Nei Territori palestinesi invece ha parlato di politica, criticando il muro di separazione in Cisgiordania e auspicando la nascita dello Stato indipendente...
«Il Papa ha scelto di svolgere il ruolo di peacemaker, di costruttore della pace fra gli israeliani, i palestinesi e i popoli arabi, esprimendosi a sostegno della soluzione dei due Stati».
Questo significa che il Papa e il presidente americano Barak Obama sono sulle stesse posizioni?
«Anche Obama sostiene i due Stati, mentre il premier israeliano Benjamin Nethanyahu è contrario e contrari sono un certo numero di israeliani, perché sono rimasti scottati dall’inaffidabilità dimostrata dai leader palestinesi con cui hanno negoziato. C’è una convergenza di pensieri fra il Papa e il presidente Obama, ma non bisogna dimenticare che hanno priorità differenti: il Papa opera nella dimensione della fede e vuole costruire un futuro di pace in Medio Oriente guardando in avanti, mentre il presidente americano è costretto nella camicia di forza dei tempi della politica e cerca soluzioni veloci. Il Papa è più idealista mentre in Obama prevale il pragmatismo. La diversità di impostazione è tale da poter generare molte differenze».
L’agenda del Papa è dunque destinata a non coincidere con quelle dei leader politici?
«Certo, pensiamo ad esempio ai palestinesi. Uno Stato palestinese già esiste ed è la Giordania, il punto è che non accetta i palestinesi. Le nazioni arabe della regione inoltre sono fra le più ricche del Pianeta, potrebbero facilmente finanziare una missione di sicurezza e sviluppo per aiutare i palestinesi a costruire un proprio Stato in Cisgiordania e Gaza, ma non lo fanno per mantere sotto pressione Israele. Quando il Papa auspica che lo Stato palestinese possa nascere in fretta ha in mente anche questi dati di fatto. Il Papa chiede non solo a Israele ma anche ai paesi arabi di contribuire concretamente alla nascita della Palestina».
Perchè Benedetto XVI ha scelto di vestire i panni del peacemaker?
«Ha compiuto un gesto di grande coraggio decidendo di immergersi nella vivace controversia del Medio Oriente, le cui caratteristiche e il cui linguaggio per molti versi sono gli stessi degli Anni ‘50 e ‘60. Basta consultare i giornali di allora per accorgersene. Il risultato più importante ottenuto da Benedetto XVI è stato nella quantità di voci ebraiche, cristiane e musulmane che hanno salutato con favore il coraggio delle s. Siamo di fronte ad un nuovo inizio».

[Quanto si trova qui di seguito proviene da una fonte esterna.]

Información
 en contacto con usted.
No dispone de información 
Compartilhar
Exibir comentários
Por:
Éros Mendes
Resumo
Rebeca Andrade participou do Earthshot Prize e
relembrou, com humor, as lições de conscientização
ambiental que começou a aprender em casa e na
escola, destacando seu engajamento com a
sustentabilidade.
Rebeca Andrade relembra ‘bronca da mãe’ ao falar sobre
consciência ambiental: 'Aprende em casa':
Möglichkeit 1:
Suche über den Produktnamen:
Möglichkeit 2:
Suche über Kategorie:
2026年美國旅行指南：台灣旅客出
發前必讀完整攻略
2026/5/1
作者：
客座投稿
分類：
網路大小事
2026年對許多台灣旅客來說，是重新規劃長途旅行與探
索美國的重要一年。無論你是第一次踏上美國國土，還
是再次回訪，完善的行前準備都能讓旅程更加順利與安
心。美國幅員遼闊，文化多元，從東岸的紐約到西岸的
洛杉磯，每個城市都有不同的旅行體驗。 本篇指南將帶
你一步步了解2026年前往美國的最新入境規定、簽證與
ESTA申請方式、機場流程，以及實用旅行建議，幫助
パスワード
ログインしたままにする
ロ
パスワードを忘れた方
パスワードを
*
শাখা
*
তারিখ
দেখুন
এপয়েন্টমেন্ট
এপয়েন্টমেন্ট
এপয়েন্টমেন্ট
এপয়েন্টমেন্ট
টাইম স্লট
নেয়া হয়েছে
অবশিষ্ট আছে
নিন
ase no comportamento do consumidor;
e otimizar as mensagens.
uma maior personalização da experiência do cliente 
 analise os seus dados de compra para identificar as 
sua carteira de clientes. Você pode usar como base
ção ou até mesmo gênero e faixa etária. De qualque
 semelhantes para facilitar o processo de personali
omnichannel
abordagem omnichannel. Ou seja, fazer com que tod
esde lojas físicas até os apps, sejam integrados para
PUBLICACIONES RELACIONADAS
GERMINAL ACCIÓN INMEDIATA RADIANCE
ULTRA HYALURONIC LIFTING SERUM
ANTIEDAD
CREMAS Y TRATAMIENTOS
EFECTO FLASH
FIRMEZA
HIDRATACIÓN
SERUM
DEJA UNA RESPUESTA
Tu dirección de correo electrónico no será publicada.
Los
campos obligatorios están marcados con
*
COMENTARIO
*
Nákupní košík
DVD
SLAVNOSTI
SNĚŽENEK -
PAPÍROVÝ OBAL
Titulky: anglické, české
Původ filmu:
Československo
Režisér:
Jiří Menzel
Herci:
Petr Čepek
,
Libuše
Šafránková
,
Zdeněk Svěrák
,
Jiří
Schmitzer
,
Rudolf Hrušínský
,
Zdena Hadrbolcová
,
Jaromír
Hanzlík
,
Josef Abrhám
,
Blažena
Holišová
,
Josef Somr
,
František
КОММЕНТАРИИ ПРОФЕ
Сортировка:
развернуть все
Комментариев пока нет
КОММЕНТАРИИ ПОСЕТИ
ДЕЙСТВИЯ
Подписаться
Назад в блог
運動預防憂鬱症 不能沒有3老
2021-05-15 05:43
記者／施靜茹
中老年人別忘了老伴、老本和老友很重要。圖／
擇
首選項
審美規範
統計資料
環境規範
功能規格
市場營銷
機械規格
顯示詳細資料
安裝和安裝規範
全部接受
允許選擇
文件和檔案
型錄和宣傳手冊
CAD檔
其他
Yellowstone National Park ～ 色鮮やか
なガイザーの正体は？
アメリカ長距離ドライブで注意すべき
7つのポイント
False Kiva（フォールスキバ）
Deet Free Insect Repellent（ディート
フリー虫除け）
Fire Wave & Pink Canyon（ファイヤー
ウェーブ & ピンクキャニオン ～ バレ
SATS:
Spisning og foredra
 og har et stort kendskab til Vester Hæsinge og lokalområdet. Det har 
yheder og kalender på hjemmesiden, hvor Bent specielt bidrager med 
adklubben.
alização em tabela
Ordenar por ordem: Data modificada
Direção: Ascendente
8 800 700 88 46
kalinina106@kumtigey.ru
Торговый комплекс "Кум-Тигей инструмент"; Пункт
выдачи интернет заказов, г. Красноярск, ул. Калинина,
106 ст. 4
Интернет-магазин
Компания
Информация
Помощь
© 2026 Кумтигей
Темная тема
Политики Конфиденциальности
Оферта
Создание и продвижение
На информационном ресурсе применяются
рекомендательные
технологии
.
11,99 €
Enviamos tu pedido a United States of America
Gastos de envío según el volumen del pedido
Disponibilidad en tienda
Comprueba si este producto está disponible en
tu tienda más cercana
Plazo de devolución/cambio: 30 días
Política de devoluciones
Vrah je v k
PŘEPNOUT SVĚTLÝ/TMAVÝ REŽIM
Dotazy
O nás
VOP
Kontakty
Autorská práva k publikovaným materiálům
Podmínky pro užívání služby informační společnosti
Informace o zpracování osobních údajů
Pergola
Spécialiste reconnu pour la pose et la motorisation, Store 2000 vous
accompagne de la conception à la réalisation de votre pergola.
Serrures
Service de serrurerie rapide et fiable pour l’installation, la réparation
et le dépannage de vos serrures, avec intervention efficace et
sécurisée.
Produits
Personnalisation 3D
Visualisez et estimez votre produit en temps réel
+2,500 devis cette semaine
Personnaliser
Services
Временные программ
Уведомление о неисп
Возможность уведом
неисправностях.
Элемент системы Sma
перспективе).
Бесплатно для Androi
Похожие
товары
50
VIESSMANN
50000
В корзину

Qual è il nodo più difficile che resta da sciogliere?
«Penso sia quello dei profughi palestinesi. Alla fine della Seconda Guerra Mondiale c’erano circa 20-22 milioni di profughi, da allora tutti hanno trovato una sistemazione tranne poche centinaia di migliaia di palestinesi, che si trovano in campi ospitati da alcune delle nazioni più ricche del pianeta grazie alle loro ingenti risorse petrolifere. E’ una contraddizione che continua a frenare le prospettive di pace e potrebbe essere facilmente risolta se i Paesi arabi della regione decidessero di farlo».